━━━ Available data
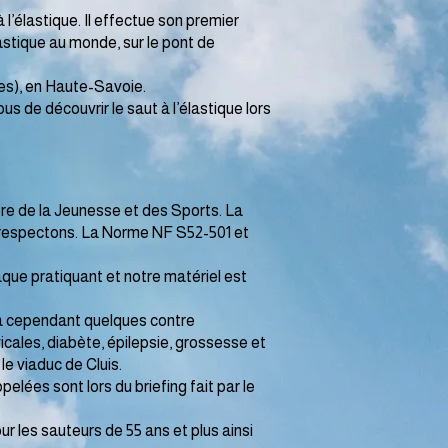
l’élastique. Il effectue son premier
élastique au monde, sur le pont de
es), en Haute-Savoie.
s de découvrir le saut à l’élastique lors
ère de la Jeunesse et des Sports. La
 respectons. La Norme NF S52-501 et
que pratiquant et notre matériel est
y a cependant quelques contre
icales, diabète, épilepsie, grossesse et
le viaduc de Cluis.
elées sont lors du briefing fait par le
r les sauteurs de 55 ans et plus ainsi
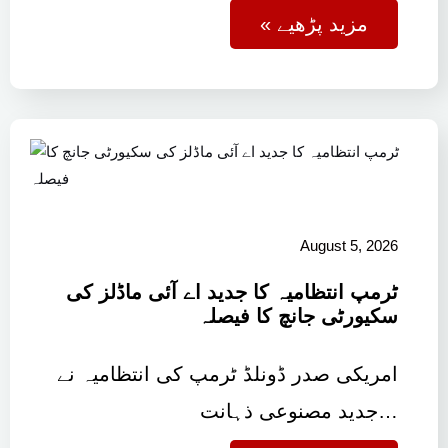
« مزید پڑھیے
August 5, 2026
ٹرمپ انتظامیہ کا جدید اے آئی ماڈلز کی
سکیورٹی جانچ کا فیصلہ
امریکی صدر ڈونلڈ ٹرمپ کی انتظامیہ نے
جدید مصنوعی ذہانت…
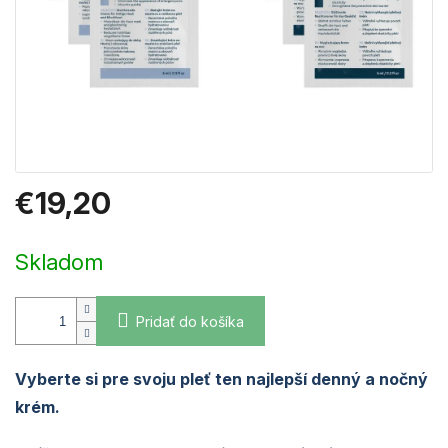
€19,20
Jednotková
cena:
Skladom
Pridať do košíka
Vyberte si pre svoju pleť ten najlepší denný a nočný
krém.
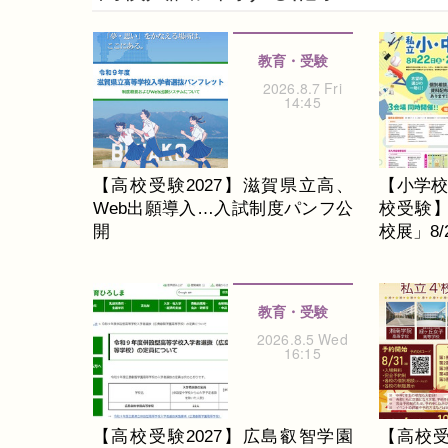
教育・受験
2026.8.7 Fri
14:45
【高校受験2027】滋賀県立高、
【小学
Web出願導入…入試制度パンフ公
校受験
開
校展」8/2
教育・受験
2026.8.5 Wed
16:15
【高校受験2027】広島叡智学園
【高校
━━━━━━
━━━ Available data
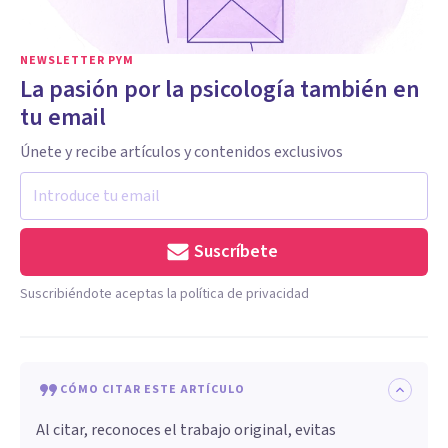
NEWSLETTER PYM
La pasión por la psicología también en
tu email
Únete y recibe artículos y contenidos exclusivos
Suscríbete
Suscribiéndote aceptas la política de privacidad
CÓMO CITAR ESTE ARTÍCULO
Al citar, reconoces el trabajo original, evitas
━━━━━━
Problem statement = In the material above, tally each line where "ٹرمپ" appears, and respond with only the tally.

Response area = 2